La segunda moción de destitución del presidente Castillo no brinda la sensación de una batalla, sino de una danza. Parece un acto simbólico, no en el sentido alegórico, sino en que se muestra cargado de mensajes menos referidos a la salida del presidente de su cargo, y más a elementos de esta profunda crisis nacional, como la debilidad de sus protagonistas, la precariedad de los partidos, el hartazgo de los peruanos o la predominancia de la pequeña política.
El de hoy será un acto difuso propio de una representación también difusa. Los votos mandarán, que duda cabe, aunque la vacancia no depende de la fortaleza moral de los argumentos sino de la fragilidad. Un puñado de legisladores logreros que no se ubican a favor o en contra, sino en el lado de la ventaja y el cálculo serán el fiel de la balanza. La presidencia se juega en el lado oscuro de lo político.

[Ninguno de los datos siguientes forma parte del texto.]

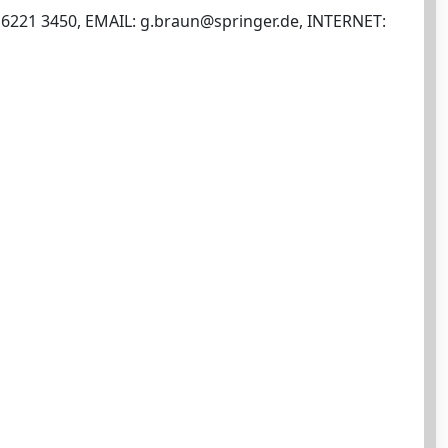
 6221 3450, EMAIL:
g.braun@springer.de
, INTERNET:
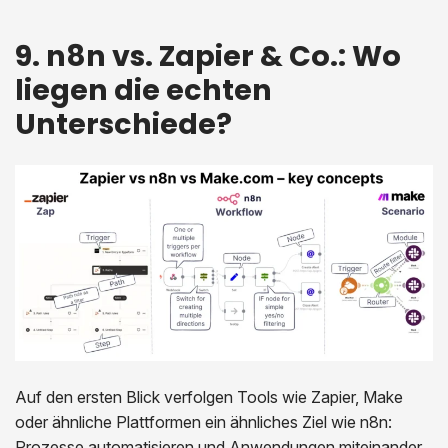
9. n8n vs. Zapier & Co.: Wo
liegen die echten
Unterschiede?
Auf den ersten Blick verfolgen Tools wie Zapier, Make
oder ähnliche Plattformen ein ähnliches Ziel wie n8n:
Prozesse automatisieren und Anwendungen miteinander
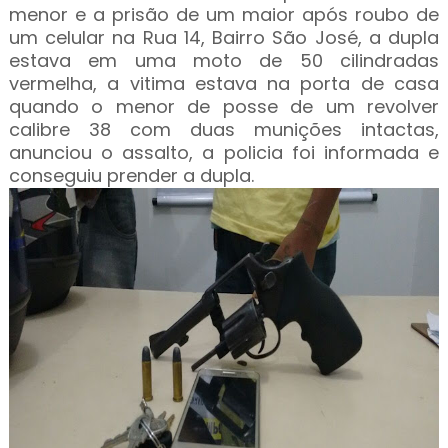
menor e a prisão de um maior após roubo de
um celular na Rua 14, Bairro São José, a dupla
estava em uma moto de 50 cilindradas
vermelha, a vitima estava na porta de casa
quando o menor de posse de um revolver
calibre 38 com duas munições intactas,
anunciou o assalto, a policia foi informada e
conseguiu prender a dupla.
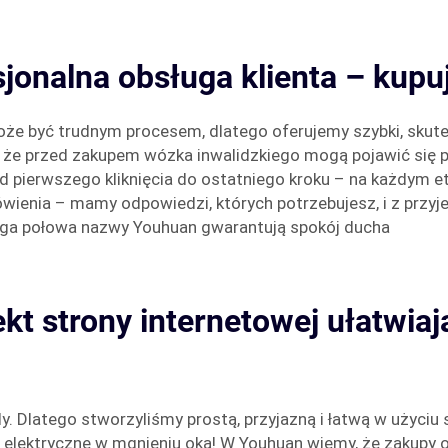
sjonalna obsługa klienta – kupu
e być trudnym procesem, dlatego oferujemy szybki, skuteczn
 że przed zakupem wózka inwalidzkiego mogą pojawić się py
 od pierwszego kliknięcia do ostatniego kroku – na każdym et
enia – mamy odpowiedzi, których potrzebujesz, i z przyjem
druga połowa nazwy Youhuan gwarantują spokój ducha
jekt strony internetowej ułatwia
. Dlatego stworzyliśmy prostą, przyjazną i łatwą w użyciu 
 elektryczne w mgnieniu oka! W Youhuan wiemy, że zakupy o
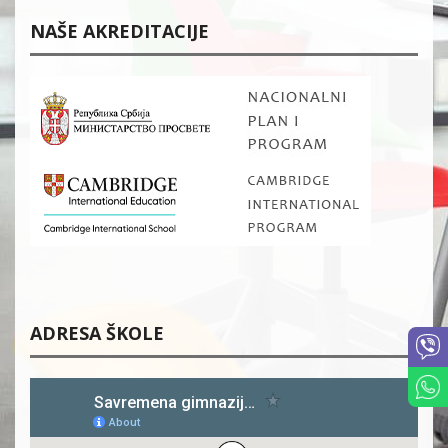
NAŠE AKREDITACIJE
ADRESA ŠKOLE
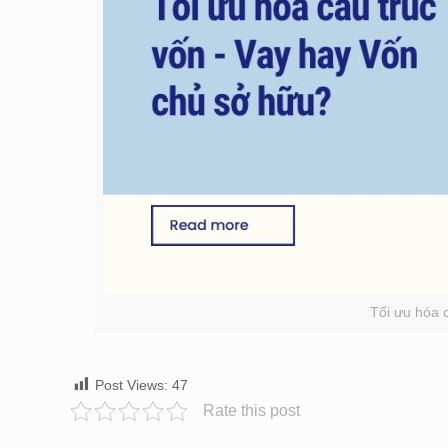
Tối ưu hóa 
Post Views:
47
Rate this post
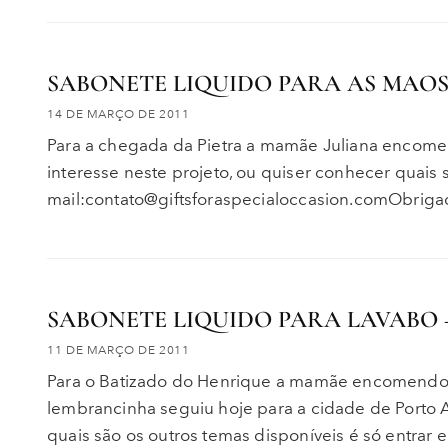
SABONETE LIQUIDO PARA AS MAO
14 DE MARÇO DE 2011
Para a chegada da Pietra a mamãe Juliana encome
interesse neste projeto, ou quiser conhecer quais 
mail:contato@giftsforaspecialoccasion.comObriga
SABONETE LIQUIDO PARA LAVABO 
11 DE MARÇO DE 2011
Para o Batizado do Henrique a mamãe encomendou
lembrancinha seguiu hoje para a cidade de Porto A
quais são os outros temas disponíveis é só entrar 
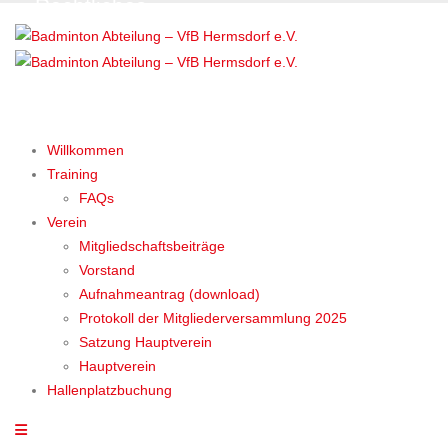
Rechtliches
Willkommen
Training
FAQs
Verein
Mitgliedschaftsbeiträge
Vorstand
Aufnahmeantrag (download)
Protokoll der Mitgliederversammlung 2025
Satzung Hauptverein
Hauptverein
Hallenplatzbuchung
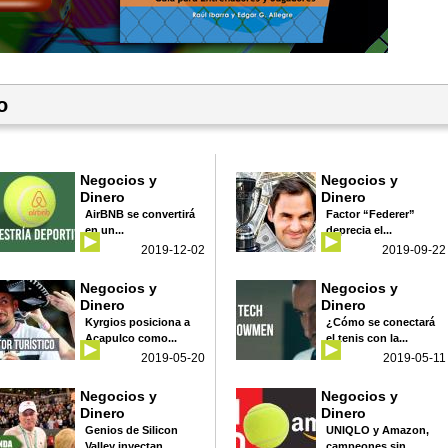
o
Negocios y
Negocios y
Dinero
Dinero
AirBNB se convertirá
Factor “Federer”
en un...
deprecia el...
2019-12-02
2019-09-22
Negocios y
Negocios y
Dinero
Dinero
Kyrgios posiciona a
¿Cómo se conectará
Acapulco como...
el tenis con la...
2019-05-20
2019-05-11
Negocios y
Negocios y
Dinero
Dinero
Genios de Silicon
UNIQLO y Amazon,
Valley inyectan...
campeones sin...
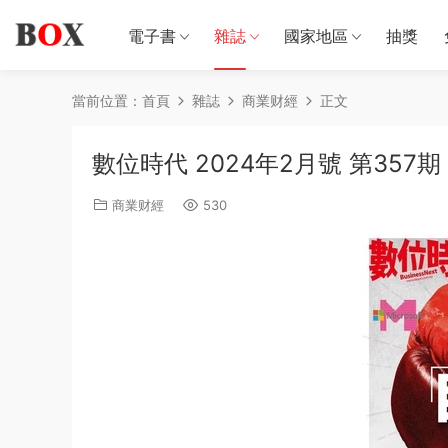
電子書
雜誌
國家地區
抽獎
當前位置：
首頁
雜誌
商業财經
正文
數位時代 2024年2月號 第357期
商業财經
530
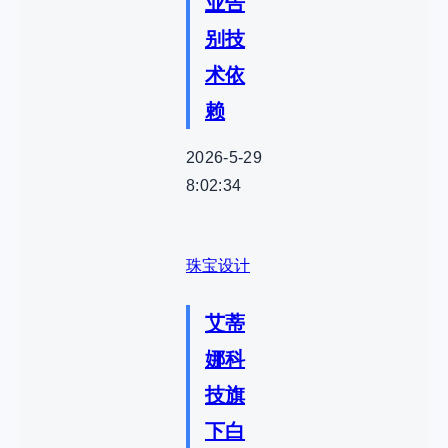
业告
别技
术依
赖
2026-5-29
8:02:34
珠宝设计
艾蒂
娜科
技旗
下白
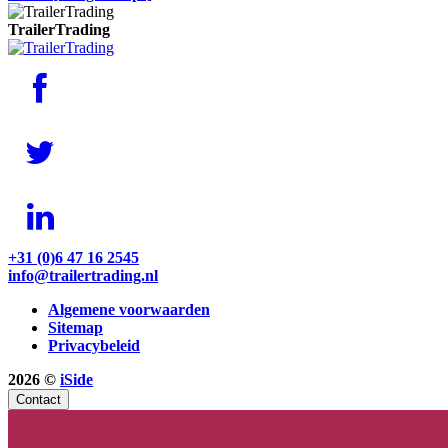
TrailerTrading
+31 (0)6 47 16 2545
info@trailertrading.nl
Algemene voorwaarden
Sitemap
Privacybeleid
2026 ©
iSide
Contact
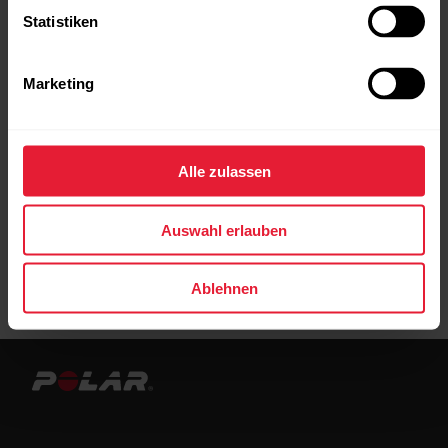
mit einer Durchschnittsnote unter -0,25 %
Statistiken
werden aufgrund von Sicherheitsbedenken
nicht mehr von Strava unterstützt. Bergab
Marketing
und ähnlich steil absteigende Segmente
werden nicht synchronisiert. Leider können
wir nicht steuern, welche Segmente als
gefährlich bestimmt sind.
Alle zulassen
Auswahl erlauben
Ablehnen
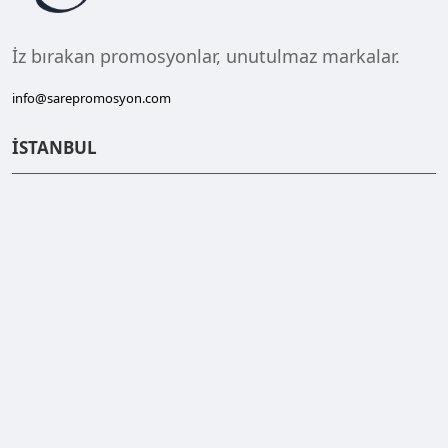
İz bırakan promosyonlar, unutulmaz markalar.
info@sarepromosyon.com
İSTANBUL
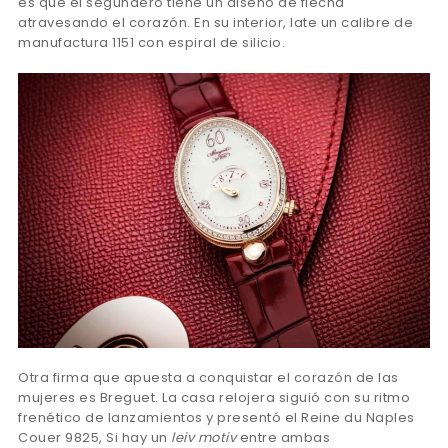
es que el segundero tiene un diseño de flecha
atravesando el corazón. En su interior, late un calibre de
manufactura 1151 con espiral de silicio.
Otra firma que apuesta a conquistar el corazón de las
mujeres es Breguet. La casa relojera siguió con su ritmo
frenético de lanzamientos y presentó el Reine du Naples
Couer 9825, Si hay un
leiv motiv
entre ambas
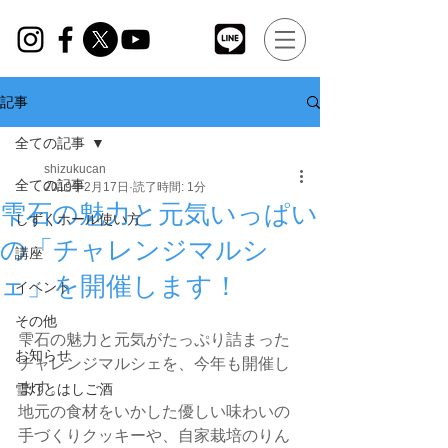
記事
全ての記事
shizukucan
全ての記事
2019年2月17日
読了時間: 1分
雫石の魅力と元気いっぱい
しずくホール使い方
の「チャレンジマルシ
講座
ェ」を開催します！
イベント
その他
雫石の魅力と元気がたっぷり詰まった
お知らせ
チャレンジマルシェを、今年も開催し
ます。
雪灯とはしご酒
地元の食材をいかした優しい味わいの
手づくりクッキーや、自家栽培のりん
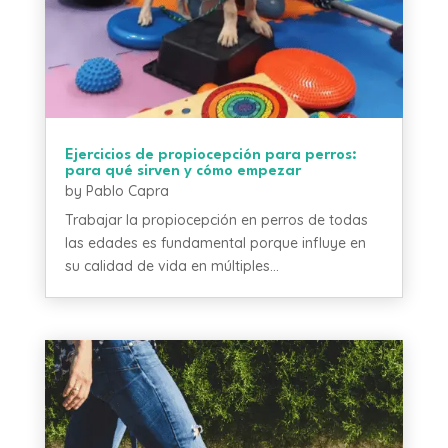
Ejercicios de propiocepción para perros:
para qué sirven y cómo empezar
by
Pablo Capra
Trabajar la propiocepción en perros de todas
las edades es fundamental porque influye en
su calidad de vida en múltiples...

La segunda vacancia tiene más preguntas que certezas. La primera certeza es que luego de seis iniciativas destituyentes en poco más de cuatro años, nos encontramos frente a una insurrección parlamentaria contra la presidencia, un parlamentarismo radical que cree que el Congreso es el primer poder del Estado, aunque no precisa el proyecto institucional alternativo más allá de doblegar al presidente.
Si se suman las vacancias y las reformas que se impulsan para perforar el equilibrio de poderes de nuestro modelo presidencialista, se concluye que el desmontaje de la presidencia no viene acompañado de un modelo de reemplazo. En ese punto, la derecha parlamentaria se parece mucho a los grupos radicales de la constituyente chilena que creen que los males de la democracia están en el ejercicio de la representación y no en la formación de ella.
La segunda certeza es la normalización de la incapacidad moral como una figura de fácil uso. Que congresos muy devaluados puedan juzgar y sacar del poder al funcionario más importante del Estado, es una disfunción constitucional. Un constitucionalista que solo ha leído los 206 artículos de la Constitución y que no hace uso de la doctrina, jurisprudencia, proceso e interpretación constitucional, puede decir que eso es normal porque es legal, aunque es mucho más que eso. Tiene sentido en ese punto la crítica de la Comisión Interamericana de Derechos Humanos – CIDH que ha cuestionado el uso reiterado y discrecional de la figura de la incapacidad moral permanente en el Perú para impulsar la vacancia presidencial y aboga para que ese uso se lleve a cabo con objetividad, imparcialidad y garantías del debido proceso.
Entre las preguntas hay una crucial más allá de los votos que consigan los vacadores: ¿Es ya el presidente Castillo un rehén del Congreso? Esta captura tendría un doble sentido, es decir, rehén de los grupos que lo apoyan y de los grupos que puede sumar votos para llevarlo como acusado ante un tribunal político con facilidad. Si la realidad respondiera afirmativamente esta pregunta, aunque la vacancia no alcance los votos necesarios se tendría para los próximos meses una presidencia muy limitada y una probable tercera moción en poco tiempo. Así, la sobrevivencia de Castillo y por consiguiente del Parlamento tendría altos costos para el sistema. No es suficiente sobrevivir, la democracia requiere calidad de vida.
Otra pregunta se refiere a qué piensan los peruanos de este acto, si respaldan a una autoridad cuestionada que es llevada como acusada ante un tribunal político igualmente cuestionado. La encuesta reciente del IEP, publicada por La República, responde parcialmente esta pregunta. El sondeo indica que tanto el acusado como sus acusadores son reprobados por la mayoría, es decir que dos poderes simbólicamente vacados y precarios escenificarán un acto que los ciudadanos respaldan (51 % a favor de la vacancia), pero que creen no debe quedarse allí; el 80 % cree que debe adelantarse las elecciones generales.
En ese punto, la distancia frente a los protagonistas de la vacancia es notable. El 31 % de los que se definen de izquierda respaldan la salida del poder de Castillo y de 36 % de quienes se asumen de derecha no están de acuerdo con la destitución del presidente.
Queda sin responder la relación entre esa distancia y la posvacancia en caso esta se concrete y aún más, si se adelantan las elecciones. La distancia frente a los actores parece ser, al mismo tiempo, la distancia a la crisis. IEP cree que el interés por la política ha aumentado en el último año, un optimismo que el sondeo no transmite, salvo en Lima, entre los jóvenes y en los que se definen como personas de derecha. Una pista sobre esta zona oscura de la indiferencia podría ser que los ciudadanos quieren “que se vayan todos”, pero no creen que las nuevas elecciones solucionen la crisis, una fuerte dosis de desconfianza que explicaría en parte la falta de una movilización democrática para cualquiera de las salidas mostradas en el papel.
No es extraño que hayamos llegado a este punto de la crisis donde las salidas no son, necesariamente, sinónimo de alternativas.